_WORK TO COMPLETE_
Please filter the listing for the string "discapacidad" and copy each matching line.

_RECORDS_
=== Begin Enclosure ===

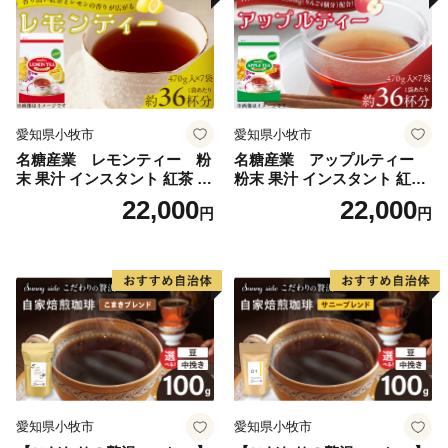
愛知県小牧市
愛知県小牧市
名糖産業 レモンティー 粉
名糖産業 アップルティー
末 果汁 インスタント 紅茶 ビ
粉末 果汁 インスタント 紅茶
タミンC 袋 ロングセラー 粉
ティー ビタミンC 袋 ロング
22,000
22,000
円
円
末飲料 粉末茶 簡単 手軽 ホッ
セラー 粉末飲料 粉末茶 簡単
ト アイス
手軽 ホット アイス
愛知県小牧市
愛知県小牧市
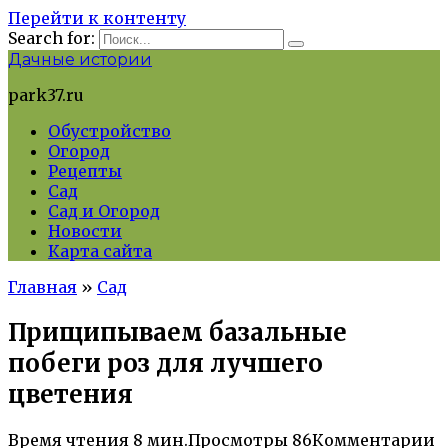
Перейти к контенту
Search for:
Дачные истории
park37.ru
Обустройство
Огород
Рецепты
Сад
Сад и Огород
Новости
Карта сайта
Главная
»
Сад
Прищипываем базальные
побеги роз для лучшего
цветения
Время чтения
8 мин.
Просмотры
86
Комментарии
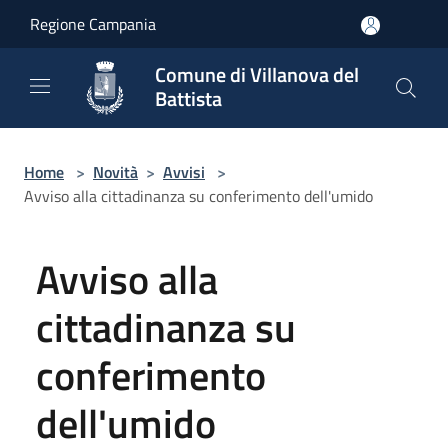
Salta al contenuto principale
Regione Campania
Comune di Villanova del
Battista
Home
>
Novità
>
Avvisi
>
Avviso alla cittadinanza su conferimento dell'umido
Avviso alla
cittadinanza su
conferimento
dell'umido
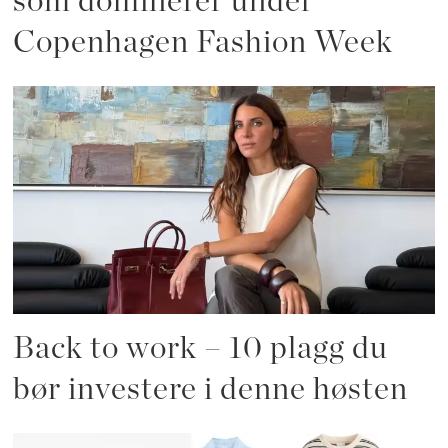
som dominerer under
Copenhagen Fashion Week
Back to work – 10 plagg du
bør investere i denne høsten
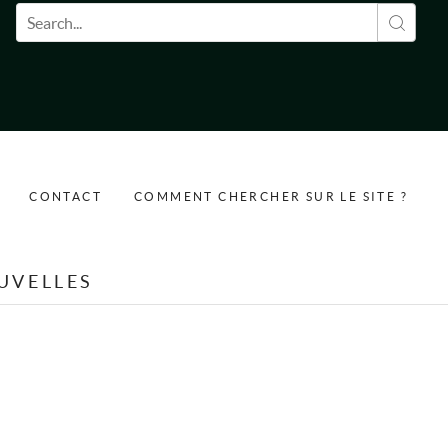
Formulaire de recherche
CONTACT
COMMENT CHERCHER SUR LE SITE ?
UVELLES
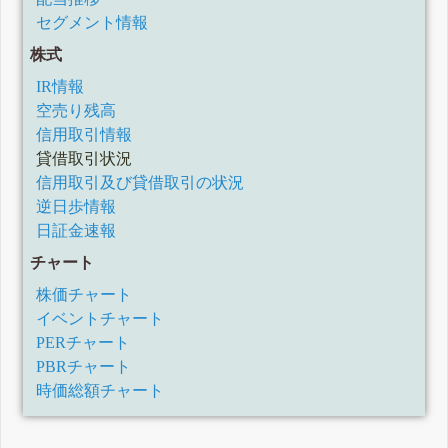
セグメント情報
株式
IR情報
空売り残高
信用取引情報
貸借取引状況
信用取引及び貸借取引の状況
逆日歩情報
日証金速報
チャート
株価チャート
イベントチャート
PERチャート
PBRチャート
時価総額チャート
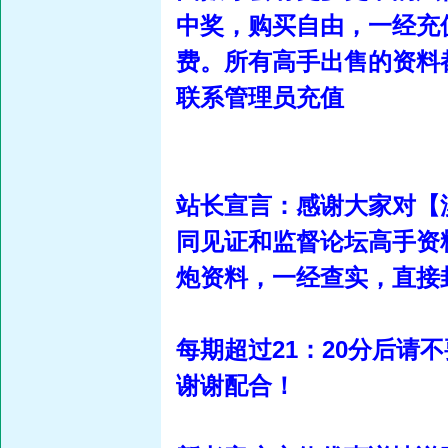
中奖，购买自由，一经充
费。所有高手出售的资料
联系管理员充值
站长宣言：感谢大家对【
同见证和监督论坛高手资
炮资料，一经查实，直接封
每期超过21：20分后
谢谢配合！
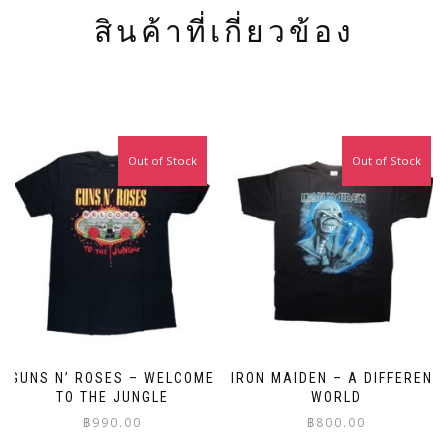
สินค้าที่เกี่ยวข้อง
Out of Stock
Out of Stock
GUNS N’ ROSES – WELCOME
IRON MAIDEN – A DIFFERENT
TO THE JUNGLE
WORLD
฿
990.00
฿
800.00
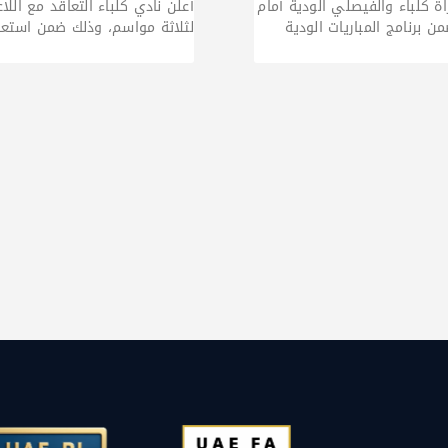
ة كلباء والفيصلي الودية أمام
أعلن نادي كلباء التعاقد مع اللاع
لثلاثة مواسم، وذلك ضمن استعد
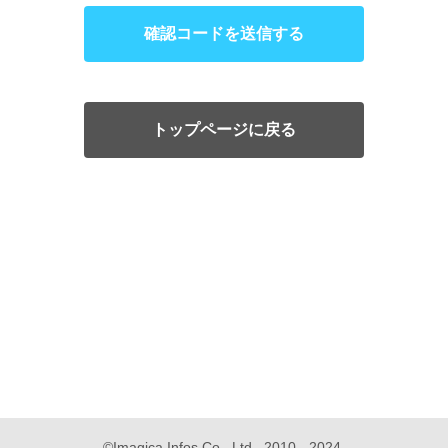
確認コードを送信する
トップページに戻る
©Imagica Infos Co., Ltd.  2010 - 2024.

=== End Enclosure ===
=== Begin Enclosure ===

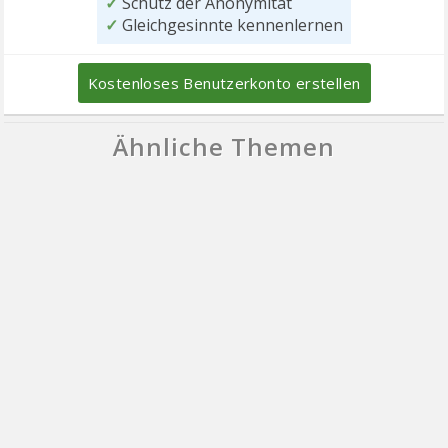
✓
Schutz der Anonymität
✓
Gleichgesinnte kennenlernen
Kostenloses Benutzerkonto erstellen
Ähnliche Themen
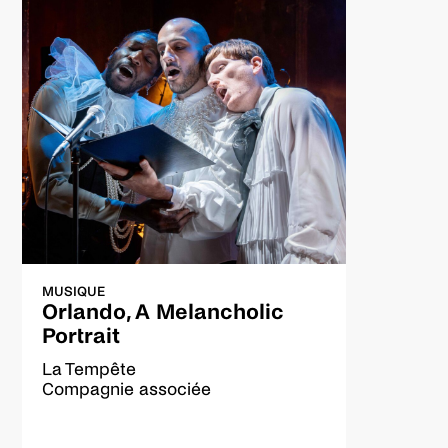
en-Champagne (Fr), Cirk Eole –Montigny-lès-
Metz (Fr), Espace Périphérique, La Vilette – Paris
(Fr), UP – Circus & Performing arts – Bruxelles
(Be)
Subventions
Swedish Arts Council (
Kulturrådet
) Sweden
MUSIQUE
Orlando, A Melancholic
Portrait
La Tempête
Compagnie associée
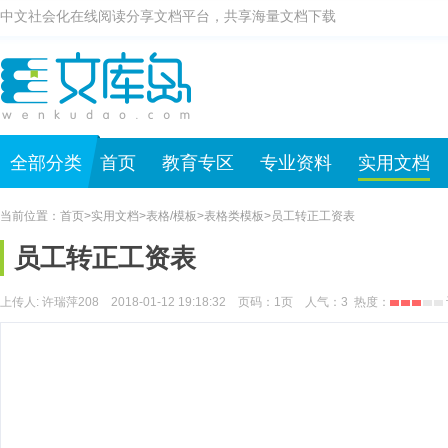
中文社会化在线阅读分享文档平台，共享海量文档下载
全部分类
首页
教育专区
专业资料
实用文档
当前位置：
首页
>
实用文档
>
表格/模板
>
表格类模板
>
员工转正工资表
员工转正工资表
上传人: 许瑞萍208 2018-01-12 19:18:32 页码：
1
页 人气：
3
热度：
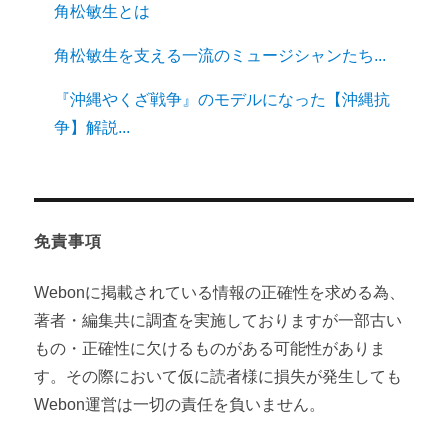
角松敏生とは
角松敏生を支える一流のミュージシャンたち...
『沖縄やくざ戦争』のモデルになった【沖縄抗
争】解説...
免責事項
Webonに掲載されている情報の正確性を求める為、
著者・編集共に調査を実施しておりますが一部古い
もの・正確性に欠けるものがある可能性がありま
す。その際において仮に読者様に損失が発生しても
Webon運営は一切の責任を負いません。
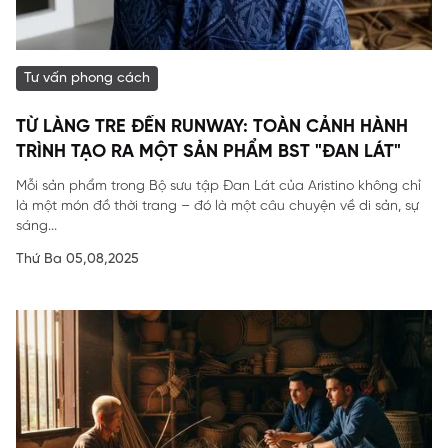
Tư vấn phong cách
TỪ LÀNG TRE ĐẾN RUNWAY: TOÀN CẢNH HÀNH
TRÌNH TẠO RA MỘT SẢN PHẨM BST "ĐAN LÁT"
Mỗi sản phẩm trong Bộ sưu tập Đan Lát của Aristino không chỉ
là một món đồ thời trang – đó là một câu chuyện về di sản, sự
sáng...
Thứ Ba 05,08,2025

=== End Enclosure ===
=== Begin Enclosure ===

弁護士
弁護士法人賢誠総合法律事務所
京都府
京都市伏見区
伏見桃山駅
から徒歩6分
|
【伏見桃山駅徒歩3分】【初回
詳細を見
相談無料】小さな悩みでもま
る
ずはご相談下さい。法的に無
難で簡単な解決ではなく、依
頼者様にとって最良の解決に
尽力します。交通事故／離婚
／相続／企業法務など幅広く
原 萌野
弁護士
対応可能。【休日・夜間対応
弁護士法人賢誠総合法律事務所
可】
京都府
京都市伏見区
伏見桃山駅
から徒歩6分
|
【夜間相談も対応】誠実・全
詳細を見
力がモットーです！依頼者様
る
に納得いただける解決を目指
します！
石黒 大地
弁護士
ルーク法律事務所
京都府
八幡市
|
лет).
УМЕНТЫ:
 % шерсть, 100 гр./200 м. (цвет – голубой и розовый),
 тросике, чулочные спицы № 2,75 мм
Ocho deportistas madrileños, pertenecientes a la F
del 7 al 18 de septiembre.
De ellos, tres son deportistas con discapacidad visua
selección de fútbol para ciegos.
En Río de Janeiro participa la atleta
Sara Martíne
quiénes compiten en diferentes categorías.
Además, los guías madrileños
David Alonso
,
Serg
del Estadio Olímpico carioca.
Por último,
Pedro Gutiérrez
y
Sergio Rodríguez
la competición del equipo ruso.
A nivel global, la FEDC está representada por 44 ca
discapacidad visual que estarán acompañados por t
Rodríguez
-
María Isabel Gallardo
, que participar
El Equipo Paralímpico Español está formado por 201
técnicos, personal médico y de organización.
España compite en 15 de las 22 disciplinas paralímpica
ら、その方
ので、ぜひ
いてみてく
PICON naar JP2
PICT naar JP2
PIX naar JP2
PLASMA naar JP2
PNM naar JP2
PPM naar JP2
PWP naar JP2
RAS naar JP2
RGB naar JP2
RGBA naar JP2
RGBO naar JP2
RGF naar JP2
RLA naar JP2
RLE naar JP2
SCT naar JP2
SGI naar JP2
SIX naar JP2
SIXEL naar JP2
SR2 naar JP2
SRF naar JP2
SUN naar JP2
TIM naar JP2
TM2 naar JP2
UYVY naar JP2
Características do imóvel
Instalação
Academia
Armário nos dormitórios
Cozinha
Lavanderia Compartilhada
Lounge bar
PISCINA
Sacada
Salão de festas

=== End Enclosure ===

_RESPONSE_
De ellos, tres son deportistas con discapacidad visua
discapacidad visual que estarán acompañados por t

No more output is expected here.